**ASSIGNED TASK:** Below are several records. Retype exactly those lines running from the one with "Describe the element at coordinates (54, 2478)" through the one with "This screenshot has height=2363, width=768.", end lines included, and no others.

**Records from a data collection:**
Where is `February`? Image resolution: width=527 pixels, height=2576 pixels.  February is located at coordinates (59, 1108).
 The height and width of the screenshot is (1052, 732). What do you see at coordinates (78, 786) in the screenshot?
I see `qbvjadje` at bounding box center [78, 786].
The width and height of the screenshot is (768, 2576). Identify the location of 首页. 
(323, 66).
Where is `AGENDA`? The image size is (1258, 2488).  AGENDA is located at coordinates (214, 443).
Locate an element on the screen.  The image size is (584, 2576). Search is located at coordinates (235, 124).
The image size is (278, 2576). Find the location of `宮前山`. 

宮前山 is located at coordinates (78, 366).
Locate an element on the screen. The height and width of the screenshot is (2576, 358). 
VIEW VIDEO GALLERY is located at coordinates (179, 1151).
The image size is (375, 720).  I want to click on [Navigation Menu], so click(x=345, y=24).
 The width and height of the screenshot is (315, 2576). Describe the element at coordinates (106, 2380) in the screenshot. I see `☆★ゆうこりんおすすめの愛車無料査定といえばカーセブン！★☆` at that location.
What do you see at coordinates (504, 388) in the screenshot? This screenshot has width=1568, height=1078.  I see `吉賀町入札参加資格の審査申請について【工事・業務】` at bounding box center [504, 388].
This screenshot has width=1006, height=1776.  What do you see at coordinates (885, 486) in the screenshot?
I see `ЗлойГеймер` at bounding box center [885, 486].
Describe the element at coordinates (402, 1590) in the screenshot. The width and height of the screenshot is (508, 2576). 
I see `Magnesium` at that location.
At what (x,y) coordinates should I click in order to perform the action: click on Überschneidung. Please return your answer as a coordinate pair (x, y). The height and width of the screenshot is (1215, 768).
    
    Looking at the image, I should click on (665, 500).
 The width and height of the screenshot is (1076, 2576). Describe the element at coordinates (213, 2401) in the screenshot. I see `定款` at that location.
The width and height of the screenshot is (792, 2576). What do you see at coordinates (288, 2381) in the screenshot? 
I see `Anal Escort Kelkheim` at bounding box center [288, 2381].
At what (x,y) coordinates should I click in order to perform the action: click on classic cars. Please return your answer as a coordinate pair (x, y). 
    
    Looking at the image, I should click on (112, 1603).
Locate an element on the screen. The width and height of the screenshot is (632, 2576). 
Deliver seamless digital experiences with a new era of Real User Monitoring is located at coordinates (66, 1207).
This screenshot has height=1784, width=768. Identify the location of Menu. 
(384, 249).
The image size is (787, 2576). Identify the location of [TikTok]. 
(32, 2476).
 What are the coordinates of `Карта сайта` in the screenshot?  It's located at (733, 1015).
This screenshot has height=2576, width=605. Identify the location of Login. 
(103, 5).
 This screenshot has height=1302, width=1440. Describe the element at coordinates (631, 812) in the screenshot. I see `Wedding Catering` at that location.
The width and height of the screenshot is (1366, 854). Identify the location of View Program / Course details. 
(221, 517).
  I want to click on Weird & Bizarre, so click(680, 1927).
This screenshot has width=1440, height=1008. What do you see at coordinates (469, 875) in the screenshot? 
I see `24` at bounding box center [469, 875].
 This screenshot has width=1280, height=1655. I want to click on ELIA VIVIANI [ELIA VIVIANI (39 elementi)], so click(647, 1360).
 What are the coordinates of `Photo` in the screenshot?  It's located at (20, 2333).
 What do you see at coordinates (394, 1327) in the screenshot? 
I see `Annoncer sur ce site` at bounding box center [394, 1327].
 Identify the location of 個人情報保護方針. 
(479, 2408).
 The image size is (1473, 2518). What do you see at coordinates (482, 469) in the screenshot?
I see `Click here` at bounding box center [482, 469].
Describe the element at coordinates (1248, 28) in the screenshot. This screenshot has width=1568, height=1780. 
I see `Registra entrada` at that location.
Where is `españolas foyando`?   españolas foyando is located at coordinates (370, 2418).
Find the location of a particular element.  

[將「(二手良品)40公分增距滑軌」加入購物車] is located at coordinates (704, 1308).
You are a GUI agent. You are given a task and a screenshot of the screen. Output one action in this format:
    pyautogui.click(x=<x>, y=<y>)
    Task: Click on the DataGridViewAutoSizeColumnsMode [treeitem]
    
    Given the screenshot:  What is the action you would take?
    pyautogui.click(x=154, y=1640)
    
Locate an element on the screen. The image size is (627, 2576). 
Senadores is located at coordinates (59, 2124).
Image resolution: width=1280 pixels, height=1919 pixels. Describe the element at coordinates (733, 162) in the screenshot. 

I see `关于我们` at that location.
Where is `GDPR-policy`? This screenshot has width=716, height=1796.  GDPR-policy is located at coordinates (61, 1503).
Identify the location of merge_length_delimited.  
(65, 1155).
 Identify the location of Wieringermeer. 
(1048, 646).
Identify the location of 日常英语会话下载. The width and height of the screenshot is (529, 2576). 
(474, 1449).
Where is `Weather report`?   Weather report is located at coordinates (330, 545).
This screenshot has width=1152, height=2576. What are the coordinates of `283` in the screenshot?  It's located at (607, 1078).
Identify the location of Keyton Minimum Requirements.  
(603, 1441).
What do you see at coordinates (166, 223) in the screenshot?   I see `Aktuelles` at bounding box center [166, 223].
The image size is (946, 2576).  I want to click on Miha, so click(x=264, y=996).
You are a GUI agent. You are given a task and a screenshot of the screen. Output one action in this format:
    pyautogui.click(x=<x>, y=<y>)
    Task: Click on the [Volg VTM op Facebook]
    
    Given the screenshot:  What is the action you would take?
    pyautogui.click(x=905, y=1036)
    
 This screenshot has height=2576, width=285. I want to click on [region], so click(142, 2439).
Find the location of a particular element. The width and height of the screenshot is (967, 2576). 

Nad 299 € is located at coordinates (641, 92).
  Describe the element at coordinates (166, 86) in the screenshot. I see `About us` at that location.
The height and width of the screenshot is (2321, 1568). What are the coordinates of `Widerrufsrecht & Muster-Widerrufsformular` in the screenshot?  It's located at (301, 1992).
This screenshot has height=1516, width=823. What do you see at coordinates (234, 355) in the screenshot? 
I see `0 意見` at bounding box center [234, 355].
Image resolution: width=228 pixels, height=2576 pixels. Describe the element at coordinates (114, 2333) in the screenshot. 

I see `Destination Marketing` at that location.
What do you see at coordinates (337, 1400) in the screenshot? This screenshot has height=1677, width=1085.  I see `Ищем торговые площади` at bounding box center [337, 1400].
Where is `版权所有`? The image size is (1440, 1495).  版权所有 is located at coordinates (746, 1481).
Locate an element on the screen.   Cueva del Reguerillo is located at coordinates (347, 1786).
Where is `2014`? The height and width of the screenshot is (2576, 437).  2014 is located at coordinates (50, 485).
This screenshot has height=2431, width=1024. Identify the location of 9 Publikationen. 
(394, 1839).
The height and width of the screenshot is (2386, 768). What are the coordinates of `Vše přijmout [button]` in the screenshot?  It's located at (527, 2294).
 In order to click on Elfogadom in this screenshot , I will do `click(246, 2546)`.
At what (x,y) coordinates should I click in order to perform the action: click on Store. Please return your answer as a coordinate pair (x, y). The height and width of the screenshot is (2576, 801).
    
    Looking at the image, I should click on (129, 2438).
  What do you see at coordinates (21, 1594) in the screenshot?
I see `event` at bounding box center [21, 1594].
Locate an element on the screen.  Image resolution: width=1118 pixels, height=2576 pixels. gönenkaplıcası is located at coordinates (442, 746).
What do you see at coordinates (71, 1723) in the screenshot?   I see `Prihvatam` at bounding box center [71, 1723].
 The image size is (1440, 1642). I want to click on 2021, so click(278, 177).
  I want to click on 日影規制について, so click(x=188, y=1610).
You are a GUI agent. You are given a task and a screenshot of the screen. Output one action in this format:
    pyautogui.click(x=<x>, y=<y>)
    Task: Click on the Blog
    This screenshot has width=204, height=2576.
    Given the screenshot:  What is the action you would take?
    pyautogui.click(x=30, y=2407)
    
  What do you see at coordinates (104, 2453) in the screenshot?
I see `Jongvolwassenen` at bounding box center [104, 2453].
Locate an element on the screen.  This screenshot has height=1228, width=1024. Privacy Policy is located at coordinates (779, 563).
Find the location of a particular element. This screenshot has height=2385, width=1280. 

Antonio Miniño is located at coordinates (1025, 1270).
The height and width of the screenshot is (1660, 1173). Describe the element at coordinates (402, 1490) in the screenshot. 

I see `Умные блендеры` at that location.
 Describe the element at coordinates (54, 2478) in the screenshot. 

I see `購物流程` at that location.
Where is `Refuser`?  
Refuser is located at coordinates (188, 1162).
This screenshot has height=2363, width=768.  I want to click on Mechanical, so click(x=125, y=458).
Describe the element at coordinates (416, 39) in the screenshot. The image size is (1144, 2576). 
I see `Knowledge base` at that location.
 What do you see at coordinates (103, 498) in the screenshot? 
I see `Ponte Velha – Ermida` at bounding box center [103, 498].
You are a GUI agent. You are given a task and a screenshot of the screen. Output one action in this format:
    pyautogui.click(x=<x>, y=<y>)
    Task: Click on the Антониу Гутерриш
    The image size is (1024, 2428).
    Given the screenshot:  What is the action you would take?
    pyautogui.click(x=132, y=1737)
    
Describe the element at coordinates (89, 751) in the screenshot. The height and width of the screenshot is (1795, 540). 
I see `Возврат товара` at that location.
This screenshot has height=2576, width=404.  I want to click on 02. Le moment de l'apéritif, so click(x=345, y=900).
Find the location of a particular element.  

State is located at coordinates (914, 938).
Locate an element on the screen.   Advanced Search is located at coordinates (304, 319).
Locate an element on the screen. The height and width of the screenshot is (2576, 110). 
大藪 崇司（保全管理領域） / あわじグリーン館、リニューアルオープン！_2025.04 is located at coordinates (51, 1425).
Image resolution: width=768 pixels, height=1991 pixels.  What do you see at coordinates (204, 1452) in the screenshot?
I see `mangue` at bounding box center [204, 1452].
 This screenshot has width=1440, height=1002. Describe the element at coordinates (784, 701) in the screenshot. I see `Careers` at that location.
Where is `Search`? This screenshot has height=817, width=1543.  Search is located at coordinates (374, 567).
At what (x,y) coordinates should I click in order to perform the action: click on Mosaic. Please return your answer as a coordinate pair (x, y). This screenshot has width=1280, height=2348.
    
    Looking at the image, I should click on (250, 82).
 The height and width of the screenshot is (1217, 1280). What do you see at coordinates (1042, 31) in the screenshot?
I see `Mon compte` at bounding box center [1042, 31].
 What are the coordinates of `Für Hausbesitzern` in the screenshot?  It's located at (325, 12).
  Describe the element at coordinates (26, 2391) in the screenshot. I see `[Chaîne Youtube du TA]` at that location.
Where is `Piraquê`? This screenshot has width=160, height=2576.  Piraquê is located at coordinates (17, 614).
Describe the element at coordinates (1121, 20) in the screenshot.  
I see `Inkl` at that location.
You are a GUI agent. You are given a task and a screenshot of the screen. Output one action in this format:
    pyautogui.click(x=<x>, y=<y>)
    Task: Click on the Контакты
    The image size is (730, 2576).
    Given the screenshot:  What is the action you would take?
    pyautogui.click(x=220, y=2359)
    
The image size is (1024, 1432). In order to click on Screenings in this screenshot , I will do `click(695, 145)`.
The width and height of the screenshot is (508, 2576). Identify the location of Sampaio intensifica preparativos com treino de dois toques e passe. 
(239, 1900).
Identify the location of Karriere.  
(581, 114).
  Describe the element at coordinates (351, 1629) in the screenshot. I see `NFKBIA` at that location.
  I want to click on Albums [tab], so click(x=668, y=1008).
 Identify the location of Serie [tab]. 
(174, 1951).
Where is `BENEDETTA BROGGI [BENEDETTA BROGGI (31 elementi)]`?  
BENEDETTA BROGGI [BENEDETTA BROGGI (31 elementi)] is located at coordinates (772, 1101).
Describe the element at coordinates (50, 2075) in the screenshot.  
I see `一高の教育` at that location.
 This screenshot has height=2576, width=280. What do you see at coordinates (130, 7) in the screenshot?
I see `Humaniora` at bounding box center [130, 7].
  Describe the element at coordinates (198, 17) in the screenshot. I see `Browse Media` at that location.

**OUTPUT FOR THIS TASK:**
 Describe the element at coordinates (54, 2478) in the screenshot. 

I see `購物流程` at that location.
Where is `Refuser`?  
Refuser is located at coordinates (188, 1162).
This screenshot has height=2363, width=768.  I want to click on Mechanical, so click(x=125, y=458).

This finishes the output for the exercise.